15 unstable releases (3 breaking)
Uses new Rust 2024
| new 0.4.0 | Mar 16, 2026 |
|---|---|
| 0.3.2 | Feb 21, 2026 |
| 0.2.1 | Jan 22, 2026 |
| 0.1.9 | Jan 3, 2026 |
| 0.1.1 | Nov 30, 2025 |
#387 in Asynchronous
563 downloads per month
Used in 10 crates
(7 directly)
1MB
12K
SLoC
adk-model
LLM model integrations for Rust Agent Development Kit (ADK-Rust) with Gemini, OpenAI, xAI, Anthropic, DeepSeek, Groq, Ollama, Fireworks AI, Together AI, Mistral AI, Perplexity, Cerebras, SambaNova, Amazon Bedrock, and Azure AI Inference.
Overview
adk-model provides LLM integrations for the Rust Agent Development Kit (ADK-Rust). Supports all major providers:
- Gemini - Google's Gemini models (3 Pro, 3 Flash, 2.5 Pro, 2.5 Flash, etc.)

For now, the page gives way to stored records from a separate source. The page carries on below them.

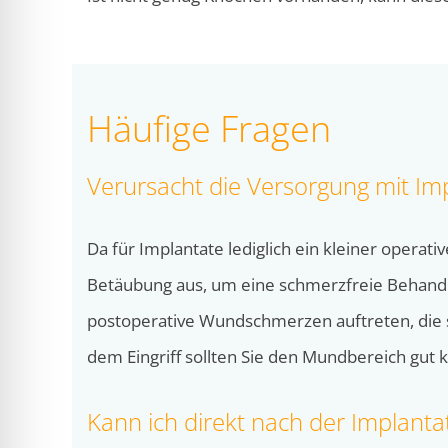
Häufige Fragen
Verursacht die Versorgung mit I
Da für Implantate lediglich ein kleiner operativer 
Betäubung aus, um eine schmerzfreie Behandl
postoperative Wundschmerzen auftreten, die s
dem Eingriff sollten Sie den Mundbereich gut 
Kann ich direkt nach der Implanta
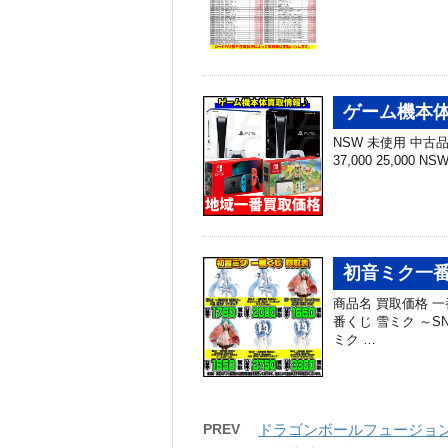
ゲーム機本体
NSW 未使用 中古品 N
37,000 25,000 N
初音ミク一番
商品名 買取価格 一番
番くじ 雪ミク ～SN
ミク …
PREV
ドラゴンボールフュージョン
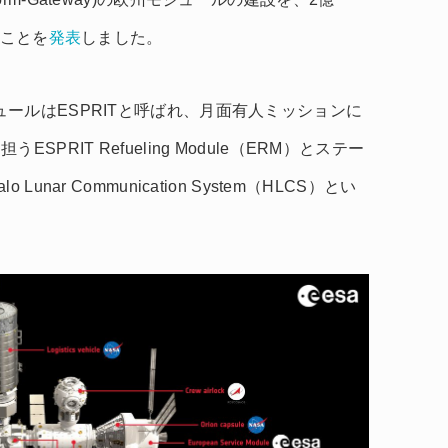
たことを
発表
しました。
するモジュールはESPRITと呼ばれ、月面有人ミッションに
PRIT Refueling Module（ERM）とステー
ar Communication System（HLCS）とい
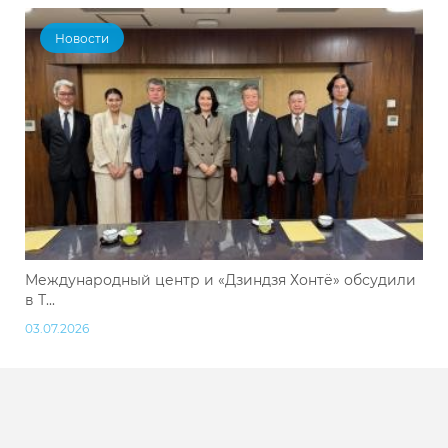
Новости
Международный центр и «Дзиндзя Хонтё» обсудили
в Т...
03.07.2026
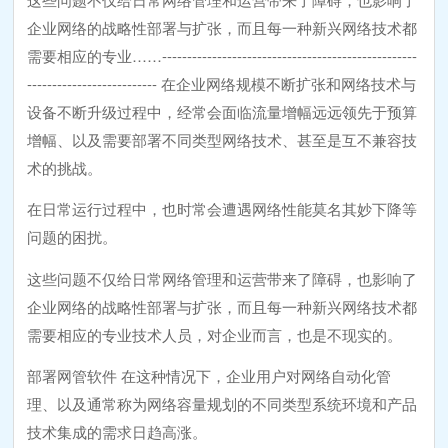
企业网络的战略性部署与扩张，而且每一种新兴网络技术都
需要相应的专业……---------------------------------------------------
-------------------------- 在企业网络规模不断扩张和网络技术与
设备不断升级过程中，经常会面临流量增幅远远领先于预算
增幅、以及需要部署不同类型网络技术、甚至是互不兼容技
术的挑战。
在日常运行过程中，也时常会遭遇网络性能莫名其妙下降等
问题的困扰。
这些问题不仅给日常网络管理和运营带来了障碍，也影响了
企业网络的战略性部署与扩张，而且每一种新兴网络技术都
需要相应的专业技术人员，对企业而言，也是不现实的。
部署网管软件 在这种情况下，企业用户对网络自动化管
理、以及通常称为网络容量规划的不同类型系统环境和产品
技术集成的需求日趋高涨。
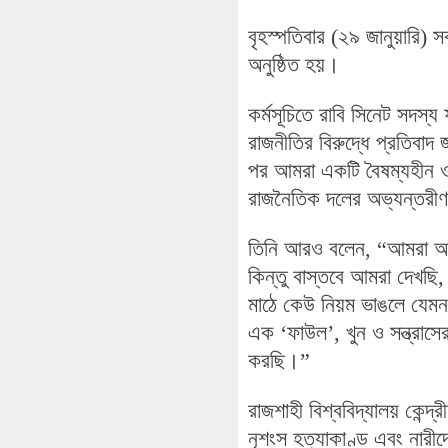
বৃহস্পতিবার (২৯ জানুয়ারি) স
অনুষ্ঠিত হয়।
কর্মসূচিতে রাবি সিনেট সদস
রাজনীতির বিরুদ্ধে প্রতিব
পর আমরা একটি বৈষম্যহীন ও 
রাজনৈতিক দলের অভ্যন্তরীণ
তিনি আরও বলেন, “আমরা আশা 
কিন্তু বাস্তবে আমরা দেখছি,
মাঠে কেউ নিয়ম ভাঙলে যেমন 
এক ‘ফাউল’, খুন ও সন্ত্রাসে
করছি।”
রাজশাহী বিশ্ববিদ্যালয় কেন্
নৃশংস হত্যাকাণ্ড এবং নারী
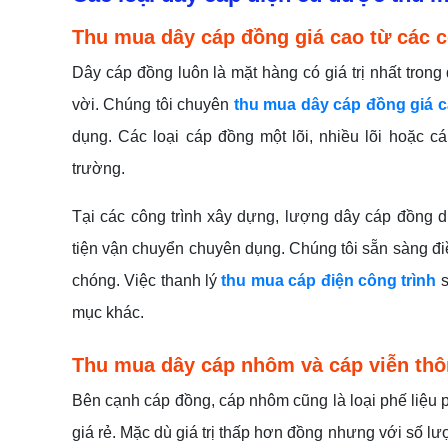
Thu mua dây cáp đồng giá cao từ các c
Dây cáp đồng luôn là mặt hàng có giá trị nhất trong
vời. Chúng tôi chuyên
thu mua dây cáp đồng giá 
dụng. Các loại cáp đồng một lõi, nhiều lõi hoặc 
trường.
Tại các công trình xây dựng, lượng dây cáp đồng 
tiện vận chuyển chuyên dụng. Chúng tôi sẵn sàng đi
chóng. Việc thanh lý
thu mua cáp điện công trình
s
mục khác.
Thu mua dây cáp nhôm và cáp viễn thô
Bên cạnh cáp đồng, cáp nhôm cũng là loại phế liệu p
giá rẻ. Mặc dù giá trị thấp hơn đồng nhưng với số 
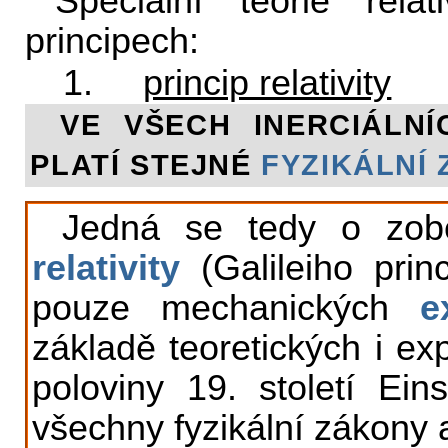
Speciální teorie rel
principech:
1.
princip relativity
VE VŠECH INERCIÁLN
PLATÍ STEJNÉ
FYZIKÁLNÍ
Jedná se tedy o zo
relativity
(Galileiho princ
pouze mechanických
e
základě teoretických i ex
poloviny 19. století Eins
všechny fyzikální zákony 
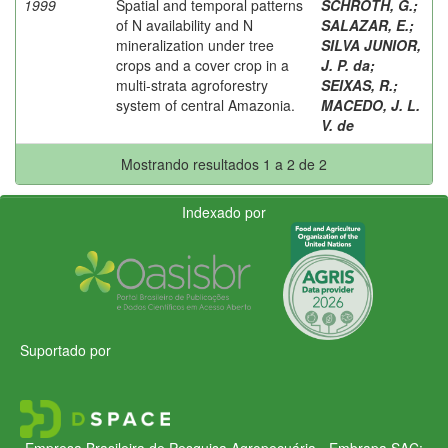
1999
Spatial and temporal patterns
SCHROTH, G.
;
of N availability and N
SALAZAR, E.
;
mineralization under tree
SILVA JUNIOR,
crops and a cover crop in a
J. P. da
;
multi-strata agroforestry
SEIXAS, R.
;
system of central Amazonia.
MACEDO, J. L.
V. de
Mostrando resultados 1 a 2 de 2
Indexado por
Suportado por
Empresa Brasileira de Pesquisa Agropecuária - Embrapa
SAC:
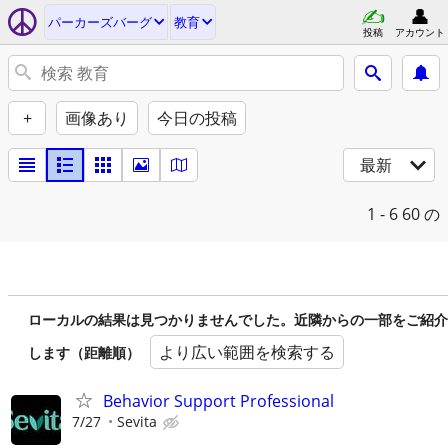
パーカーズバーグ
教育
投稿
アカウント
+
画像あり
今日の投稿
最新
1 - 6
60 の
ローカルの結果は見つかりませんでした。近隣からの一部をご紹介
より広い範囲を検索する
します（距離順）
Behavior Support Professional
7/27
Sevita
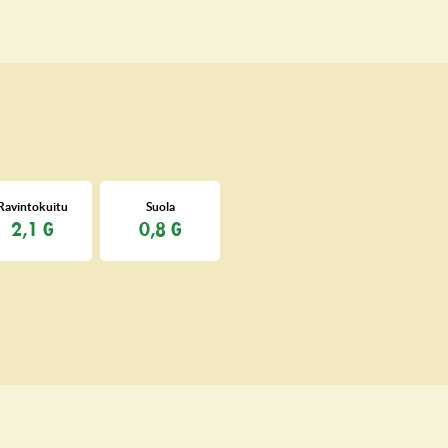
Ravintokuitu
Suola
2,1 G
0,8 G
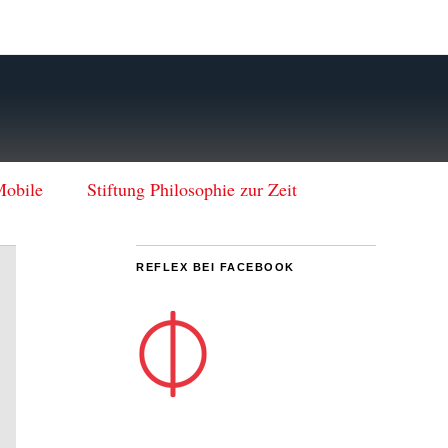
Mobile
Stiftung Philosophie zur Zeit
REFLEX BEI FACEBOOK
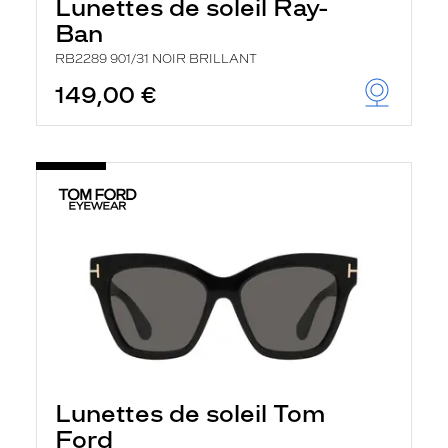
Lunettes de soleil Ray-
Ban
RB2289 901/31 NOIR BRILLANT
149,00 €
Lunettes de soleil Tom
Ford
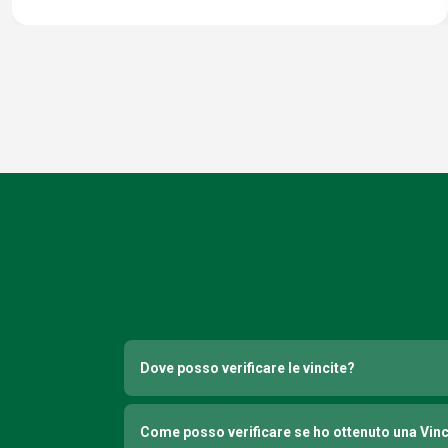
Dove posso verificare le vincite?
Come posso verificare se ho ottenuto una Vin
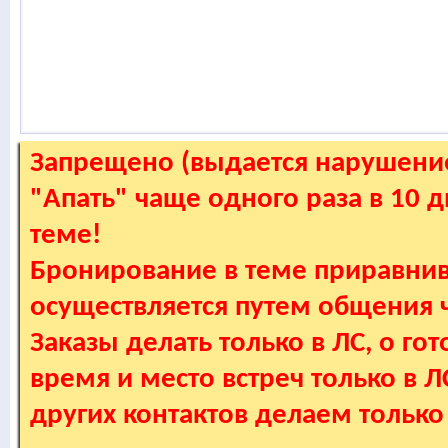
Запрещено (выдается нарушение
"Апать" чаще одного раза в 10 
теме!
Бронирование в теме приравнив
осуществляется путем общения
Заказы делать только в ЛС, о гот
время и место встреч только в 
других контактов делаем только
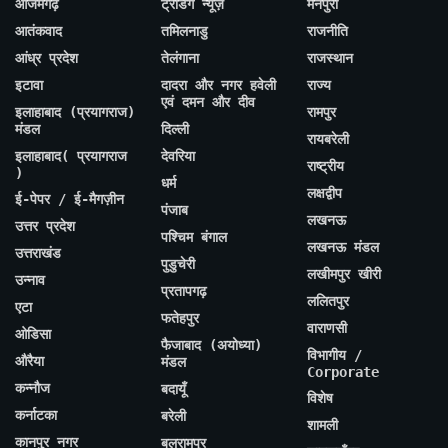
आजमगढ़
ट्रेंडिंग न्यूज़
मैनपुरी
आतंकवाद
तमिलनाडु
राजनीति
आंध्र प्रदेश
तेलंगाना
राजस्थान
इटावा
दादरा और नगर हवेली
राज्य
एवं दमन और दीव
इलाहाबाद (प्रयागराज)
रामपुर
मंडल
दिल्ली
रायबरेली
इलाहाबाद( प्रयागराज
देवरिया
राष्ट्रीय
)
धर्म
लक्षद्वीप
ई-पेपर / ई-मैगज़ीन
पंजाब
लखनऊ
उत्तर प्रदेश
पश्चिम बंगाल
लखनऊ मंडल
उत्तराखंड
पुडुचेरी
लखीमपुर खीरी
उन्नाव
प्रतापगढ़
ललितपुर
एटा
फतेहपुर
वाराणसी
ओडिसा
फैजाबाद (अयोध्या)
विभागीय /
औरैया
मंडल
Corporate
कन्नौज
बदायूँ
विशेष
कर्नाटका
बरेली
शामली
कानपुर नगर
बलरामपुर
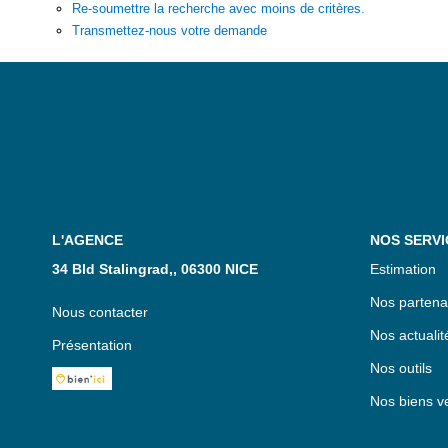
Re-soumettre la recherche avec moins de critères.
Transmettez-nous votre demande
L'AGENCE
NOS SERVI
34 Bld Stalingrad,, 06300 NICE
Estimation
Nos partena
Nous contacter
Nos actualit
Présentation
Nos outils
Nos biens v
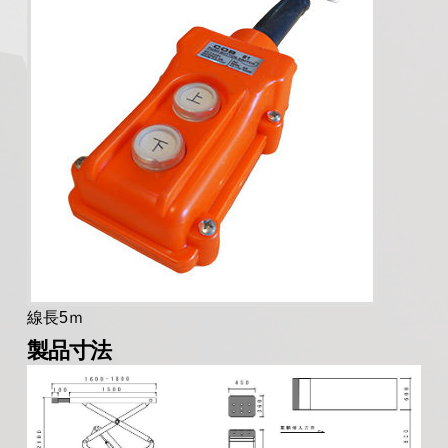
線長5ｍ
製品寸法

- OpenAI - GPT-5.1, GPT-5, GPT-5 Mini, GPT-4o (legacy)
- xAI - Grok models through the OpenAI-compatible API
- Anthropic - Claude Opus 4.5, Claude Sonnet 4.5, Claude Haiku 4.5, Claude 4
- DeepSeek - DeepSeek R1, DeepSeek V3.1, DeepSeek-Chat with thinking mode
- Groq - Ultra-fast inference (LLaMA 3.3, Mixtral, Gemma)
- Ollama - Local LLMs (LLaMA, Mistral, Qwen, Gemma, etc.)
- Fireworks AI - Fast open-model inference (Llama, Mixtral, etc.)
- Together AI - Hosted open models (Llama, CodeLlama, etc.)
- Mistral AI - Mistral cloud models (Mistral Small, Large, etc.)
- Perplexity - Search-augmented LLM (Sonar, etc.)
- Cerebras - Ultra-fast inference (Llama 3.3, etc.)
- SambaNova - Fast inference (Llama 3.3, etc.)
- Amazon Bedrock - AWS-hosted models via IAM auth (Claude, Llama, Mistral, etc.)
- Azure AI Inference - Azure-hosted models (Cohere, Llama, Mistral, etc.)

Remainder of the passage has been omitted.